*Task objective*. In the material below, begin at the line that has "Fixação de peças", stop after the line that has "BEL 085 019 53 83", and transcribe those lines exactly, without pictures.

*Supplied records*.

Start of Block

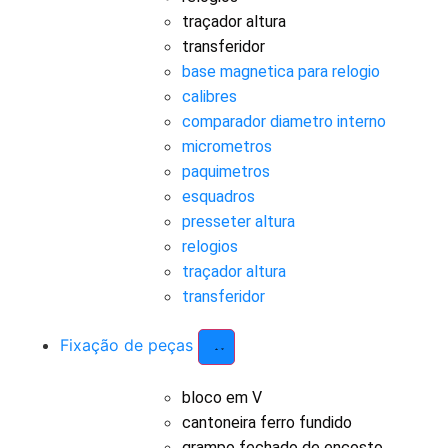
traçador altura
transferidor
base magnetica para relogio
calibres
comparador diametro interno
micrometros
paquimetros
esquadros
presseter altura
relogios
traçador altura
transferidor
Fixação de peças
bloco em V
cantoneira ferro fundido
grampo fechado de encosto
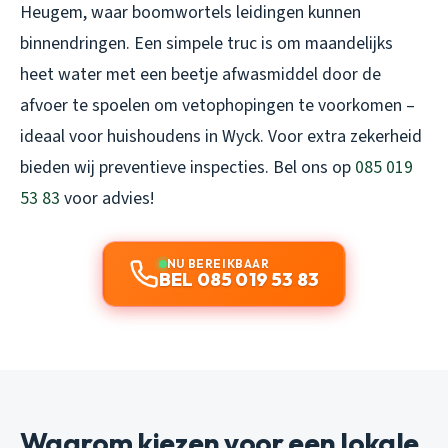
Heugem, waar boomwortels leidingen kunnen
binnendringen. Een simpele truc is om maandelijks
heet water met een beetje afwasmiddel door de
afvoer te spoelen om vetophopingen te voorkomen –
ideaal voor huishoudens in Wyck. Voor extra zekerheid
bieden wij preventieve inspecties. Bel ons op
085 019
53 83
voor advies!
NU BEREIKBAAR
BEL 085 019 53 83
Waarom kiezen voor een lokale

End of Block

*Problem solution*.
Fixação de peças
bloco em V
cantoneira ferro fundido
grampo fechado de encosto
Heugem, waar boomwortels leidingen kunnen
binnendringen. Een simpele truc is om maandelijks
heet water met een beetje afwasmiddel door de
afvoer te spoelen om vetophopingen te voorkomen –
ideaal voor huishoudens in Wyck. Voor extra zekerheid
bieden wij preventieve inspecties. Bel ons op
085 019
53 83
voor advies!
NU BEREIKBAAR
BEL 085 019 53 83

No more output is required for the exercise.